> _Work request_
Extract from the entries below, exactly as given, only the lines from the line containing "MENTIONS LÉ" to the line containing "YOUR TRUSTED SOURCE FOR LGBTQ NEWS AN", both lines included.

── Given data

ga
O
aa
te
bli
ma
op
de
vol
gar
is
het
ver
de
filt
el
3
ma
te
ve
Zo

────
── Given data

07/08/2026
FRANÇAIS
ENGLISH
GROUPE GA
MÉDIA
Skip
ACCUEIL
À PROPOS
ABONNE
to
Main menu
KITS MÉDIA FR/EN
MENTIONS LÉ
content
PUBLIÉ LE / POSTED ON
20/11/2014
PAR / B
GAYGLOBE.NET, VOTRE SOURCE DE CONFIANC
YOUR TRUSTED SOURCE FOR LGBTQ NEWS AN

────
── Given data

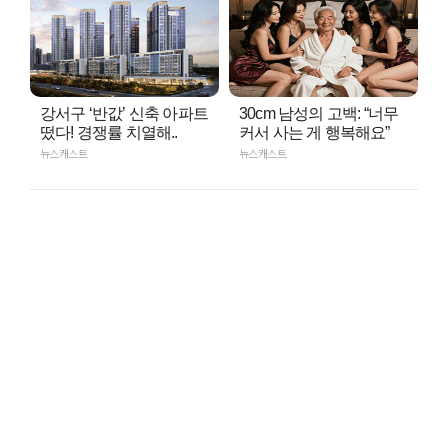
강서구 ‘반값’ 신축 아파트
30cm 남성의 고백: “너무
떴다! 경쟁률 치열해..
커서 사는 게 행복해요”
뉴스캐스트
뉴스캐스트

────

> _Answer to the problem_
MENTIONS LÉ
content
PUBLIÉ LE / POSTED ON
20/11/2014
PAR / B
GAYGLOBE.NET, VOTRE SOURCE DE CONFIANC
YOUR TRUSTED SOURCE FOR LGBTQ NEWS AN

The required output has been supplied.